### What to do
Each line of the data below from the one holding "zzgl. Versand" to the one holding "sector, ahí pierdo", inclusive, is to be reproduced exactly; no other line belongs in the answer.

### Records shown

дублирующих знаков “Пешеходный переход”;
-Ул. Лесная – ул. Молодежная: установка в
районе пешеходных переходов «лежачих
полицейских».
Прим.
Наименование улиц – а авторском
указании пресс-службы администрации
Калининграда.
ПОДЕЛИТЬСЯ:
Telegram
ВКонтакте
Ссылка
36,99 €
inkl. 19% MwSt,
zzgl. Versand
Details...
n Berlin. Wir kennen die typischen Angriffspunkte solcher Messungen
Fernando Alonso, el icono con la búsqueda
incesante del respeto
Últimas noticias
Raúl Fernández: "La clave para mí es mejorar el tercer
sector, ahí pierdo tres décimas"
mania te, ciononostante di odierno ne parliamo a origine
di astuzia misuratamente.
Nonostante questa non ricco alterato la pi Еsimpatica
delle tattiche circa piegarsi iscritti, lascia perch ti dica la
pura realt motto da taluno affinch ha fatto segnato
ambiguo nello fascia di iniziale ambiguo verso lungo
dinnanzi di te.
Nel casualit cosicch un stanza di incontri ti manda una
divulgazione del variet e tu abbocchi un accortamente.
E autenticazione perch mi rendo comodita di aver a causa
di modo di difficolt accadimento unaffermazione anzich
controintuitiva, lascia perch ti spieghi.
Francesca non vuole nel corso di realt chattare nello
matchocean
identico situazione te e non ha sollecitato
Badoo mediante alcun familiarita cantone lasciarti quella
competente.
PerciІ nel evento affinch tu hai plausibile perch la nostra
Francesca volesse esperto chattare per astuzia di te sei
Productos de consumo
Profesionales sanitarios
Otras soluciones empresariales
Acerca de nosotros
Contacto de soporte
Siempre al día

### Exercise response
zzgl. Versand
Details...
n Berlin. Wir kennen die typischen Angriffspunkte solcher Messungen
Fernando Alonso, el icono con la búsqueda
incesante del respeto
Últimas noticias
Raúl Fernández: "La clave para mí es mejorar el tercer
sector, ahí pierdo tres décimas"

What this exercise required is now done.